The tube should work just fine.  Make sure to leave the bottom vents open, and of course always leave the top vent open.  You'll find out the biggest problem with the WSM is the lack of rack space.  HINT:  the bradley racks fit in the 18.5 WSM if you bend the handles up.  You can fit 2 more racks in that way.  It should easily accommodate 5# of meat to start.


----------



## welshrarebit (Jan 3, 2015)

freakynorm said:


> I got mine on Amazon. I like that it's mostly aluminum and stainless steel and doesn't feel plasticy like some of the ones I saw at the store. Then again it costs twice as much as some other guns, but I really like it.



I was thinking I'm probably going that route and order some jerky spices and more cure. I think my wife threw out my old bag of cure!


----------



## welshrarebit (Jan 3, 2015)

tjs231 said:


> The tube should work just fine.  Make sure to leave the bottom vents open, and of course always leave the top vent open.  You'll find out the biggest problem with the WSM is the lack of rack space.  HINT:  the bradley racks fit in the 18.5 WSM if you bend the handles up.  You can fit 2 more racks in that way.  It should easily accommodate 5# of meat to start.



I have the 22.5 WSM. I could put my 22.5 OTS grill in there as well that should fit a bunch of sausages!


----------



## timstalltaletav (Jan 3, 2015)

Welshrarebit said:


> I was thinking I'm probably going that route and order some jerky spices and more cure. I think my wife threw out my old bag of cure!



Check Bearcarver's caseless stick step by step.  He has a great recipe.  Following that recipe = success!


----------



## timstalltaletav (Jan 3, 2015)

Welshrarebit said:


> I have the 22.5 WSM. I could put my 22.5 OTS grill in there as well that should fit a bunch of sausages!



Plenty of room then.  You can get 10# of sticks in the 22.5 with no problem


----------



## freakynorm (Jan 4, 2015)

I did up a batch of Cabelas Sweet and Spicy jerky mix and some Hi-Mountain pepperoni flavored mix. Both are excellent. I like them both better than the teriyaki. The sweet and spicy one has the perfect balance of mildly sweet and just a hint of spice. The pepperoni one is spot on but I would like a bit of heat in it. Maybe I'll add a few red pepper flakes in the next batch.

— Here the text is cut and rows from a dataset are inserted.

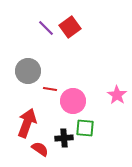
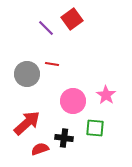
red square: moved 2 px right, 8 px up
gray circle: moved 1 px left, 3 px down
red line: moved 2 px right, 25 px up
pink star: moved 11 px left
red arrow: rotated 28 degrees clockwise
green square: moved 10 px right
black cross: rotated 12 degrees clockwise
red semicircle: rotated 54 degrees counterclockwise
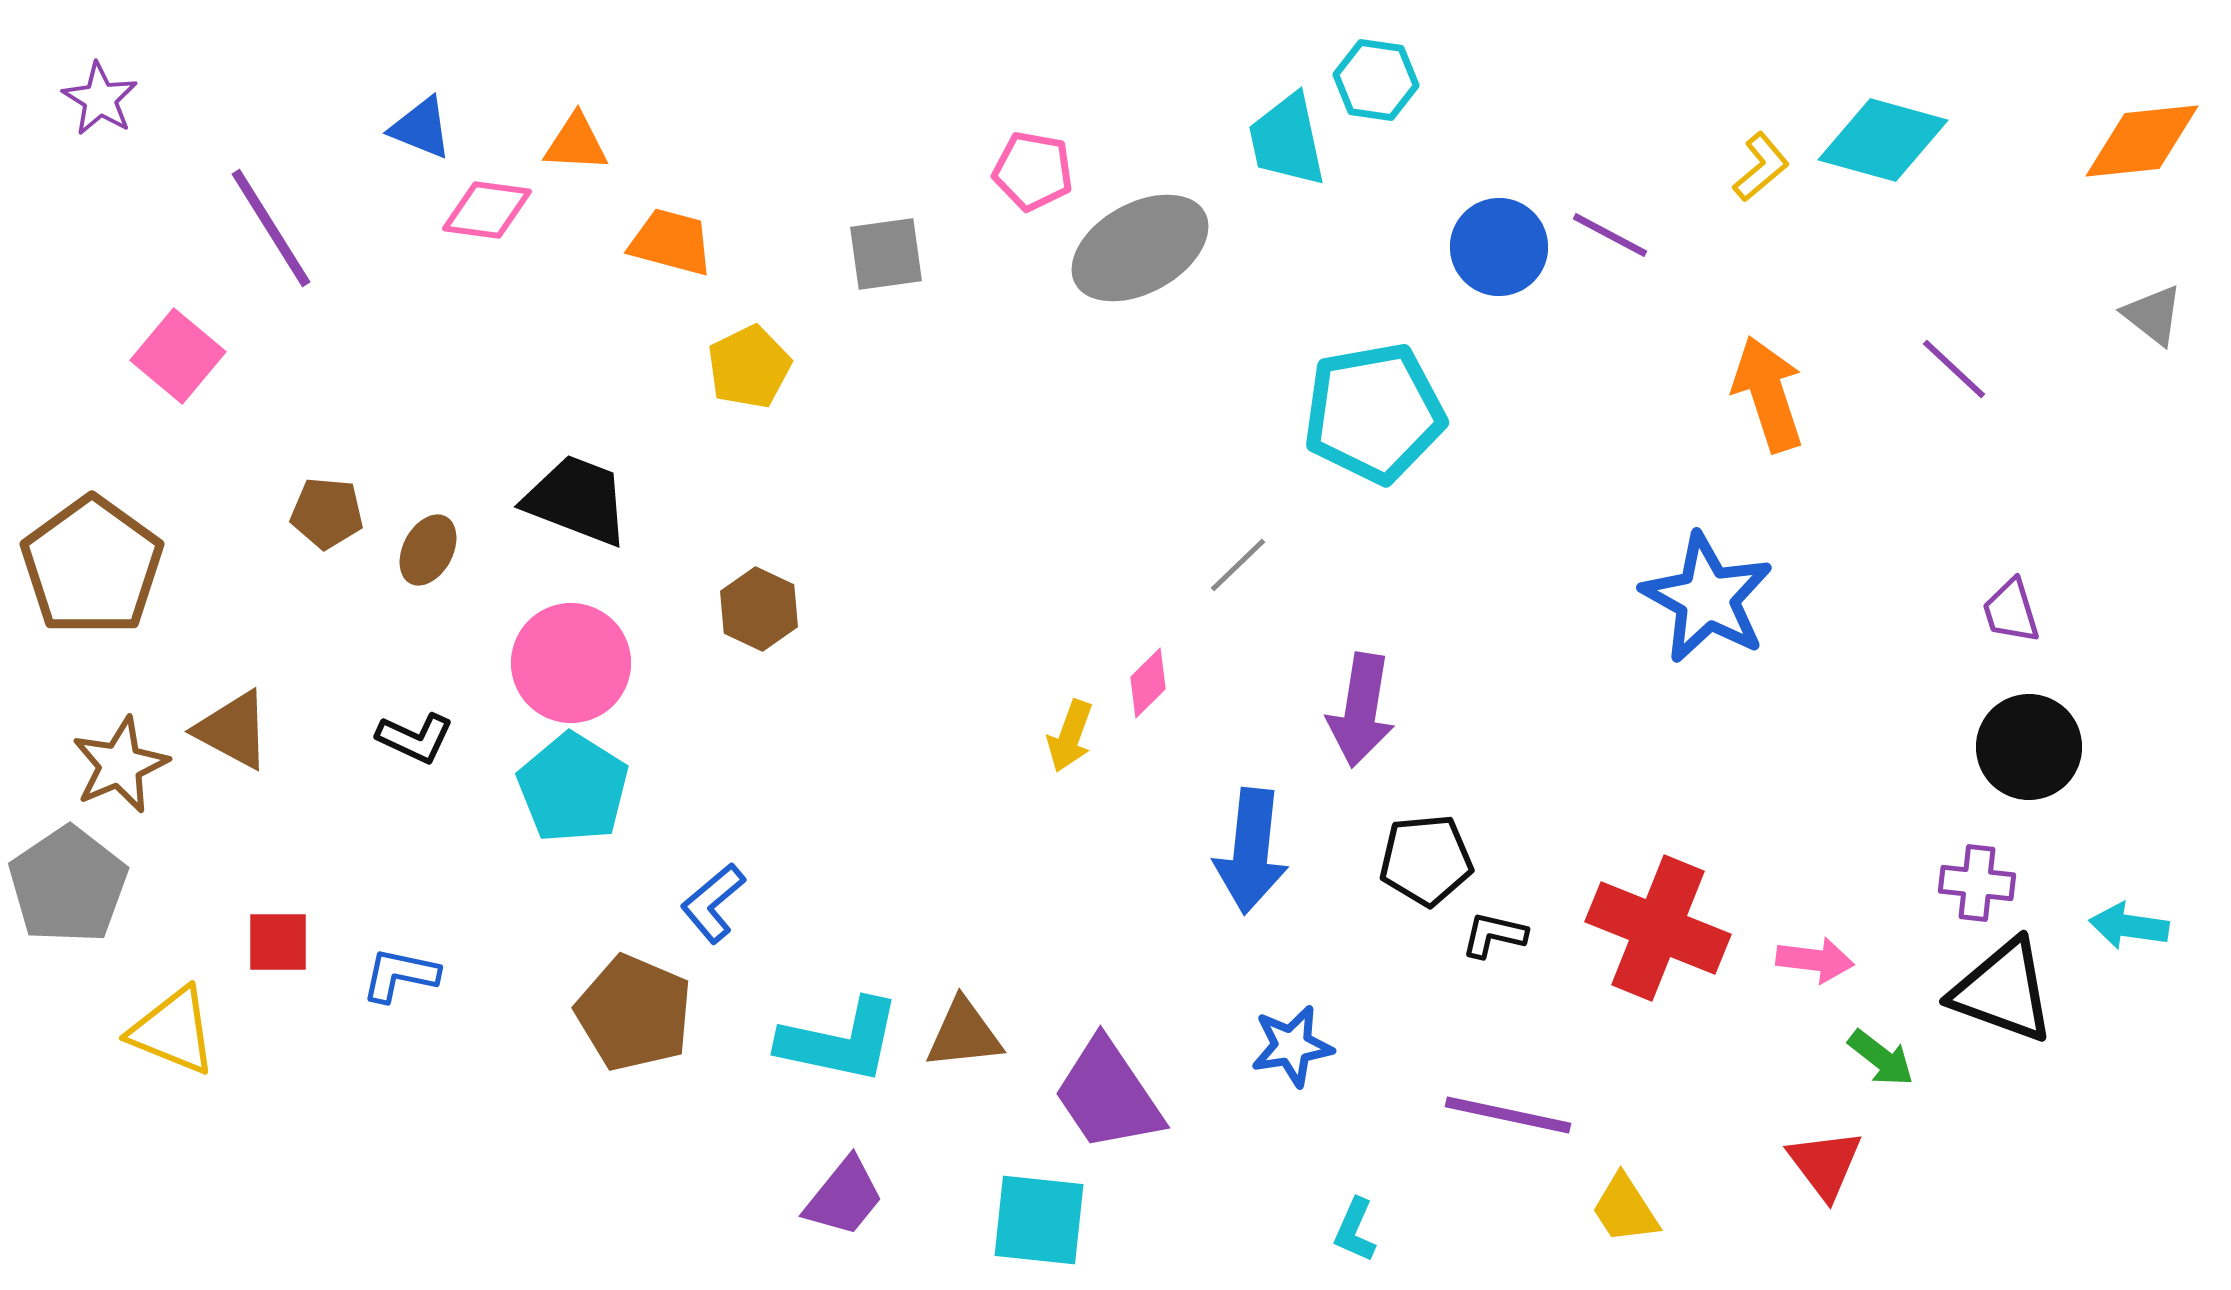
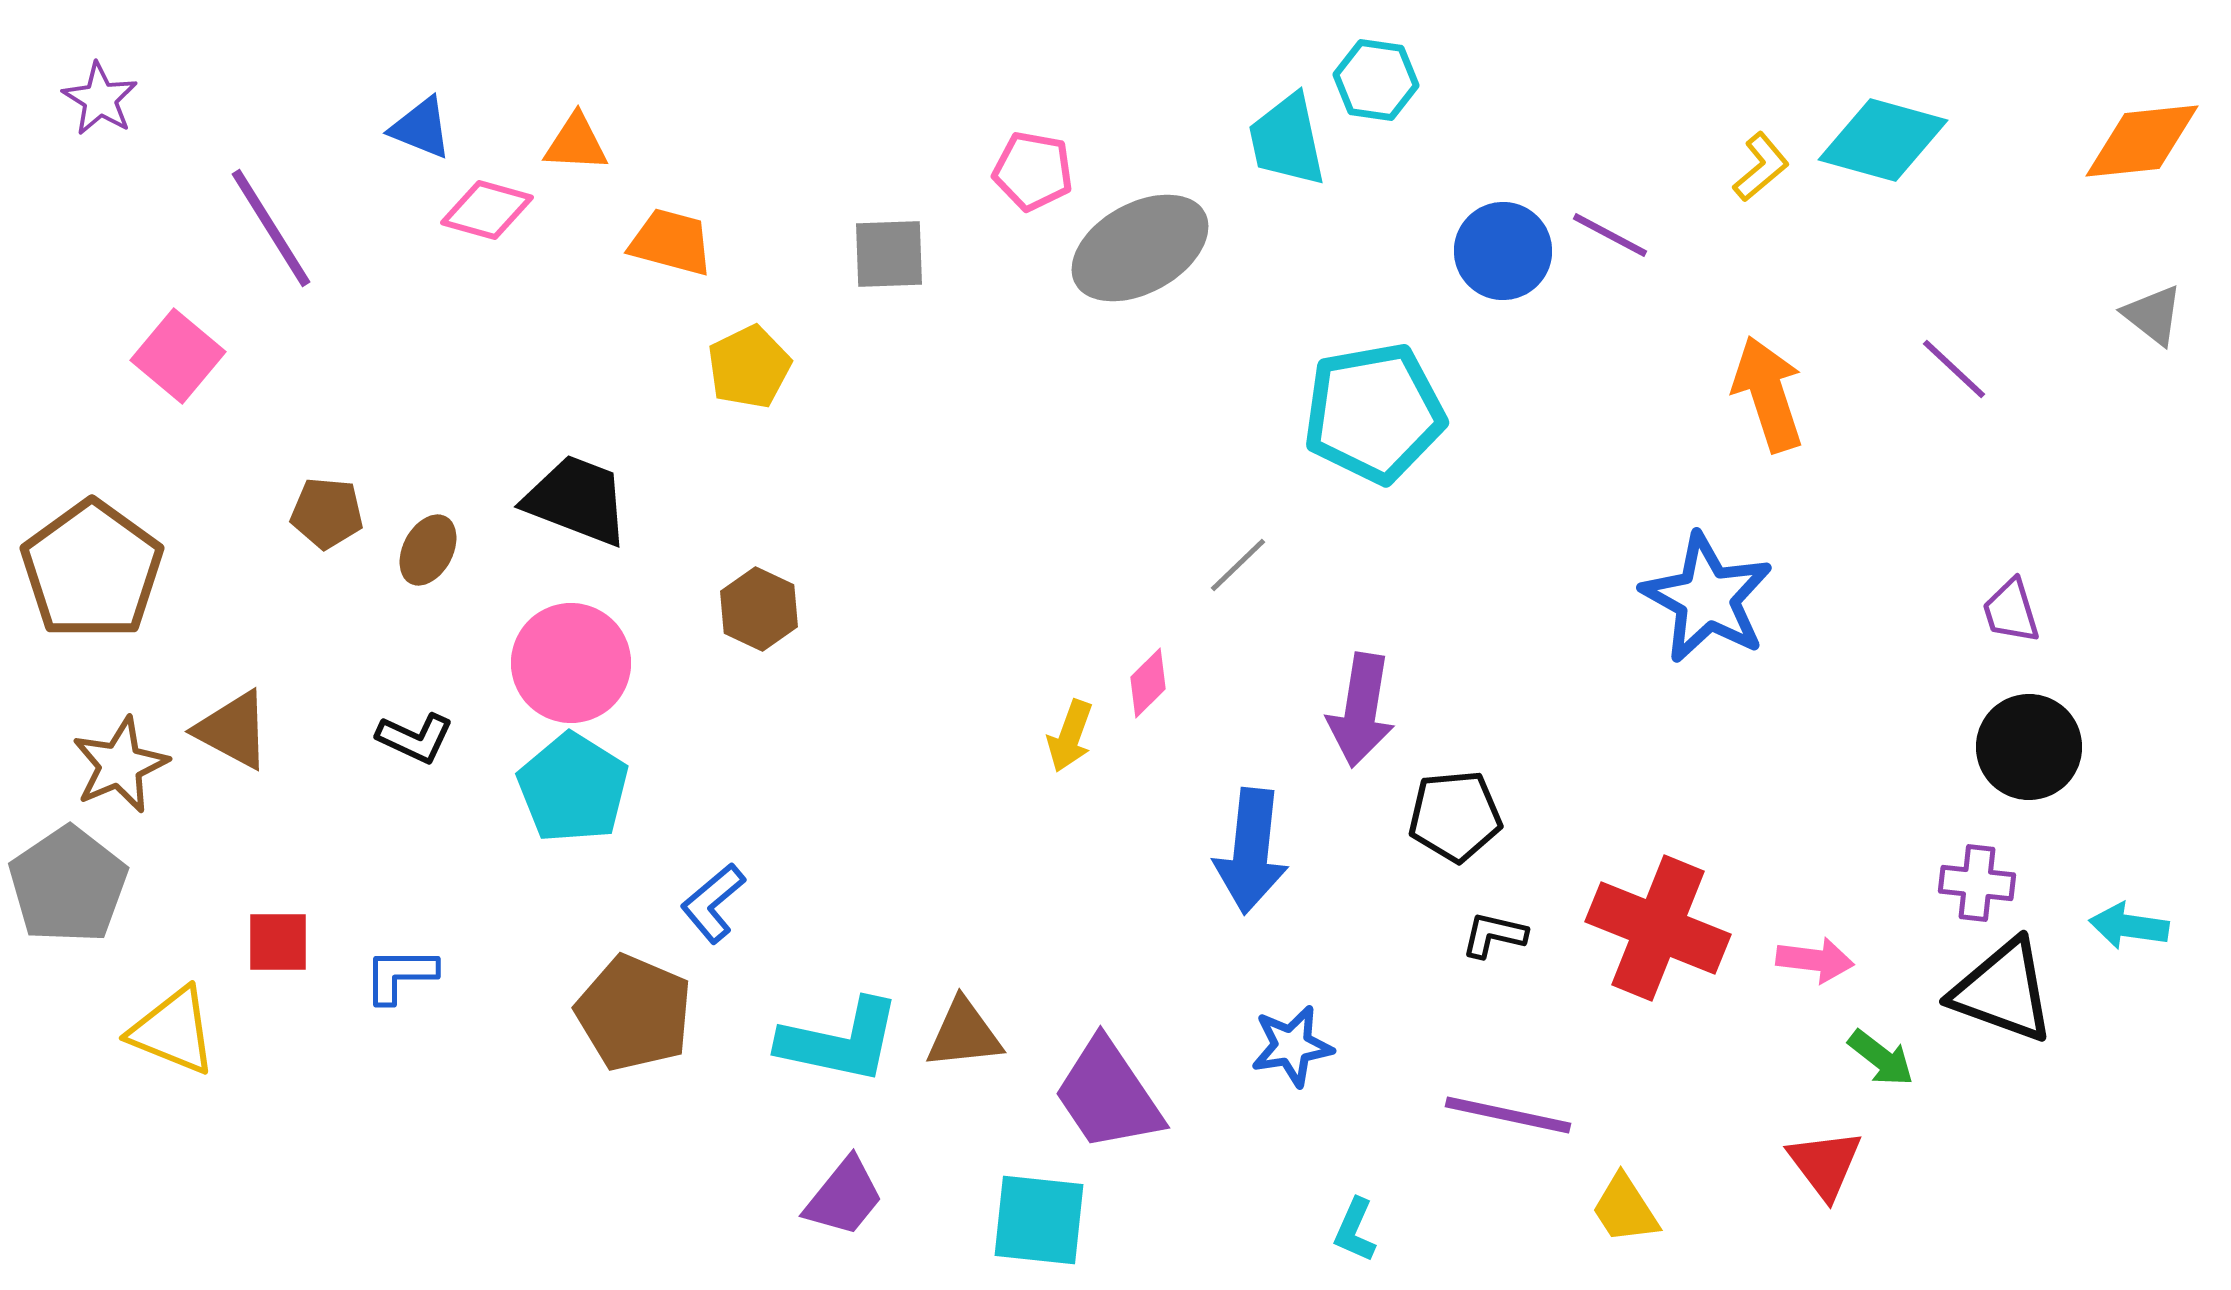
pink diamond at (487, 210): rotated 8 degrees clockwise
blue circle at (1499, 247): moved 4 px right, 4 px down
gray square at (886, 254): moved 3 px right; rotated 6 degrees clockwise
brown pentagon at (92, 566): moved 4 px down
black pentagon at (1426, 860): moved 29 px right, 44 px up
blue L-shape at (400, 975): rotated 12 degrees counterclockwise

I got a batch of 2 Hi-Mountain mixes on right now about to come off. I got Inferno which I suspect will be quite spicy since it had habanero pepper in the ingredients list and many warnings to wear gloves and not touch your face or eyes after handling the stuff. I also did their sweet and spicy mix too to see which one I like best.

Cabelas sells 2 different sampler packs for the Hi-Mountain brand which is very handy. That way you don't waste any extra money on a whole box of a mix you don't enjoy. They were $14 each and make 10lbs total, 2lbs of each flavor.

I went there the other night and they gave me a free $20 gift card to redeem on my next purchase. So I ordered some extra racks for the MES30 that clip on to the sides so I will now have 6 shelves of cooking space if needed and it only cost me $1.21 in tax. Not too shabby.

I was wondering what, if any, would the risk be of pulling the meat say at 140°F and letting it carry over to 145°F? I think they would be a bit more moist, but don't know if there is any real health hazard since there is cure being used.


----------



## boykjo (Jan 4, 2015)

Sticks look delicious Norm.... I love my jerky cannon.....  Nice...............
	

	
	
		
		



		
			






Joe


----------



## freakynorm (Jan 4, 2015)

Thanks! The Inferno batch was very spicy. Right at my limit that I would enjoy. The Hi-Mountain sweet and spicy batch was good, but I prefer the Cabela's one more.


----------



## boykjo (Jan 4, 2015)

Cabelas is my top choice for mostly everything........ I have a Xabelas opening up in the next town in april 2015.....Will have to give it a try


----------



## timstalltaletav (Jan 4, 2015)

boykjo said:


> Cabelas is my top choice for mostly everything........ I have a Xabelas opening up in the next town in april 2015.....Will have to give it a try



Good luck!  I have a Cabela's within 15 miles of my house.  Once it opened, my net worth seems to have dwindled.   AND...  our local jeweler opened a store right near Cabela's...  it's like a double whammy!  He has a sign that says, "Female Hunting Store" with a big arrow...


----------



## boykjo (Jan 4, 2015)

TimsTallTaleTav said:


> Good luck! I have a Cabela's within 15 miles of my house. Once it opened, my net worth seems to have dwindled. AND... our local jeweler opened a store right near Cabela's... it's like a double whammy! He has a sign that says, "Female Hunting Store" with a big arrow...


Now that's FUNNY!!!!!!!!!!!!!!


----------



## bertman (Jan 4, 2015)

freakynorm said:


> Thanks! The Inferno batch was very spicy. Right at my limit that I would enjoy. The Hi-Mountain sweet and spicy batch was good, but I prefer the Cabela's one more.


I love the Hi Mountain Sweet and Spicy for jerky, but I marinate in brown sugar, soy, crushed pepper, and garlic first.


----------